Monday evening, enter headache. It wasn’t a big deal, just a faint hint that was still vaguely present on Tuesday morning. By lunch on Tuesday, I was in pain. I was in so much pain that I couldn’t tell you how much I hurt. The nausea was a pretty good clue, though, that I was feeling crappy. So was the sensitivity to light, noise, and scent – blech. I really don’t think I was seeing too straight, and my eyes looked funny. I can’t tell you exactly what made them look funny, other than they looked tight and sick. The pupil didn’t seem to be quite right, either. I spent about 24 hours too miserable to know how miserable I was.
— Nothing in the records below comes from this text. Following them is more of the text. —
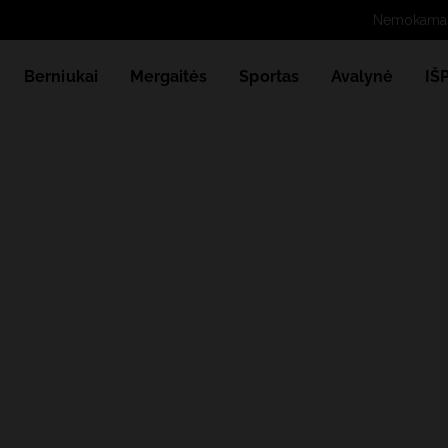
N
Berniukai
Mergaitės
Sportas
Avalynė
IŠ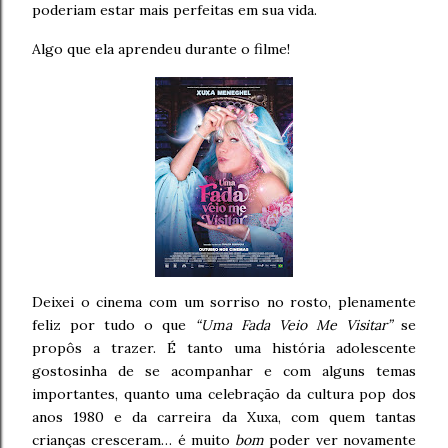
poderiam estar mais perfeitas em sua vida.
Algo que ela aprendeu durante o filme!
Deixei o cinema com um sorriso no rosto, plenamente
feliz por tudo o que
“Uma Fada Veio Me Visitar”
se
propôs a trazer. É tanto uma história adolescente
gostosinha de se acompanhar e com alguns temas
importantes, quanto uma celebração da cultura pop dos
anos 1980 e da carreira da Xuxa, com quem tantas
crianças cresceram… é muito
bom
poder ver novamente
After that, the headache started winding down. By yesterday evening, I was feeling almost normal. If I hadn’t been so tired from the stupid headache, I would have pulled the almost out and let the normal stand on its own.

This was painful. I hurt so much that I was immobilized, and it cost me. I got almost nothing done this week other than what I had to do. I also missed my sister’s graduation. That hurt a lot. I really wanted to be there.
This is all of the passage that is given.